Friday, June 29, 2012

Some days

A friend whose mom recently passed away had posted "some days are harder than other"  Yep...that's pretty much how it goes. There are some okay days and some days that a hair out of place can bring on tears.

I haven't really written the last week, because my thoughts have been kind of all over the place and not really centered on one theme, but I got to a point today where I needed to write after a recent conversation with a family member.

Its hard for people to understand-friends and family, especially when the loss of a child is still so new, that you don't just dust yourself off and keep going. Yes, I realize that there are things I have to do, but the task of keeping composure and being "on" for my young toddler are about all I can handle some days. So, just when you think you doing ok and someone comes along expecting more and making you feel guilty about not doing more, it can bring the whole facade crumbling down...and then back to bad day. I'm not perfect and maybe there are times when I can do more, but I am honestly doing the best I can here. I mean, I just lost my son...um...a month ago?

At my first group meeting, I think it was similarly expressed by others how some people don't understand that we don't just "move on". I realized after our discussion that I can't change how they react to my grief and that everything I am feeling and doing is normal. However, how can I get past feeling bad about it? I get overwhelmed pretty easily these days and sometimes it makes me so mad that they just can't understand that.   They are lucky that they don't have to understand it the way I do.
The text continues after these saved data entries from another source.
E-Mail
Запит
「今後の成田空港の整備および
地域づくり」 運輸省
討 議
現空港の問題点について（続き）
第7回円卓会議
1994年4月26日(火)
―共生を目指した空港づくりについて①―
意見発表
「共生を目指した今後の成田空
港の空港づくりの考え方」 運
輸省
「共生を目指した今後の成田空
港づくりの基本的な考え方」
One other tidbit I learned at the group meeting was that most of the other parents who have lost a child( I say most, because its based on my experience in the group) also hate when people say "everything happens for a reason" I think one of the other mom's said it best when she said it "makes me want to hit you in the face"....um....yep....pretty much.  I wish I could have been more vocal about how saying this to a parent who has lost a child is not ok, but maybe I will start today.

It just sucks big time that my little boy didn't make when so many others did...why, why, why?

Some days my heart aches so much that I just don't want to do anything but feel the sadness and if no one is around...cry.

Some days I just wish that this could all be nightmare and I will wake up soon...the other days, I just feel it without physically wishing it. 



Monday, June 18, 2012

One month...

Today, my little boy would be one month old. I would love to celebrate it with a picture like I have done with  my other boys, but instead I am missing him and celebrating by looking at his pictures and holding his clothes and blanket...breathing them in.

I took Brady to the park today and it wasn't such a bad today, but the emptiness still creeps in from time and time and it is still sometimes unreal to me that I had a baby, but he isn't here. I can still see his beautiful little face in mind without any effort at all. And if the day ever comes when it becomes an effort, I only need to look up.

Today is your one month angelversary, Caden, my beautiful little boy.  And I just wanted to let you know how much mommy loves you and misses you.

Sunday, June 17, 2012

Due date

So this was Caden's projected due date. Today, I should be waiting for baby, in labor, or holding a newborn. However, I am doing none of those. And even though, I have two beautiful boys who are amazing and healthy, it can't erase the fact that Caden is gone and I miss him so much.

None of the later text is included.